The Forgotten Sister by Jennifer Paynter

What an odd book. It’s a truth universally etc. etc. that Jane Austen continuations and retellings are hit or miss – mostly miss – and heaven knows that Pride & Prejudice especially has been told from every point of view except the horse that draws the Bennets’ gig. I was intrigued by this one because it focuses on the forgotten sister: Mary. Come on, Goodreaders, admit it – we all want to be Lizzie or Jane, but when you get right down to it how many of us are probably more Mary than we’d like to admit? Poor Mary, inept and mocked. I wanted to see the story from her point of view.

This… was not what I expected. It begins with a childhood filled with “there’s something wrong with that girl”, doctors and Edwardian psychological treatments that might as well have been medieval (s&m therapy: “and he moved to dripping hot wax onto my palms in the hope that the pain thus caused would distract me from the pain within my mind”).

In this story there is yet another girl victimized by Wickham, to whom Elizabeth et al are oblivious because of their focus on their own dramas. The problem with that is that it means yet another person knows what Wickham is and does nothing, so what happens with Lydia actually manages to be even worse. (And then of course Mary blames Elizabeth, and just lost any sympathy I might have scraped up for her.)

Elizabeth does not come off well in this telling. “She did not like people to know how hard she worked, either at her music or her Italian, and would turn away compliments with self-deprecating humor” – she spends hours practicing, then lies about it to make herself look more gifted?
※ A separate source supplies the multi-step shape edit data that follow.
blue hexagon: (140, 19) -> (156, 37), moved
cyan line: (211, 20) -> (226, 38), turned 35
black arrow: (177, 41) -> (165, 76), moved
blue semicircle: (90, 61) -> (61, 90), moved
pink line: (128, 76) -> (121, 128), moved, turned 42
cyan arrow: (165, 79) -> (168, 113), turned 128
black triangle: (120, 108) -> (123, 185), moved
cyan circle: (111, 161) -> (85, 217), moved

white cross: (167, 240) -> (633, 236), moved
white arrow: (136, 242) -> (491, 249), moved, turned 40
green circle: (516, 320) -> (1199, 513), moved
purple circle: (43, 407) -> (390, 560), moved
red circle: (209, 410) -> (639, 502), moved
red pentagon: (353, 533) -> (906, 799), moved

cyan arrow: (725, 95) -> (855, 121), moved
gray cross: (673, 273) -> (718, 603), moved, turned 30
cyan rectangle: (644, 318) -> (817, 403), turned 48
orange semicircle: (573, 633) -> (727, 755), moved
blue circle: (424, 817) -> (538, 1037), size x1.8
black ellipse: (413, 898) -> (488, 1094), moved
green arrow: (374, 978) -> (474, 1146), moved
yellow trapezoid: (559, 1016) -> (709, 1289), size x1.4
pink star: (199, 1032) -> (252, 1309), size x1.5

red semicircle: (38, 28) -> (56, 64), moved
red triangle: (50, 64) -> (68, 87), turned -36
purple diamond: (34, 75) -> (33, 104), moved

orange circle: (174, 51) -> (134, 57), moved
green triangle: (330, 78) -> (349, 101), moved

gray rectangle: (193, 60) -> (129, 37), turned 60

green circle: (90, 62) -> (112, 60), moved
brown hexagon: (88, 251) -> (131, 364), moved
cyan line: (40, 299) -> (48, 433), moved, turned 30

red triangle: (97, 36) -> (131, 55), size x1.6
That’s terrible.

The author has to go through some calisthenics to bend the story to Mary’s point of view. After all, quite a bit of the tale involves only Elizabeth and Jane, or Elizabeth and Darcy. But Lizzy carelessly puts Darcy’s letter in a book, and Mary finds it.And all of the extra passages – about Edwardian psychiatric treatment, and where Mary ends up in the end … it wasn’t credible. Pity.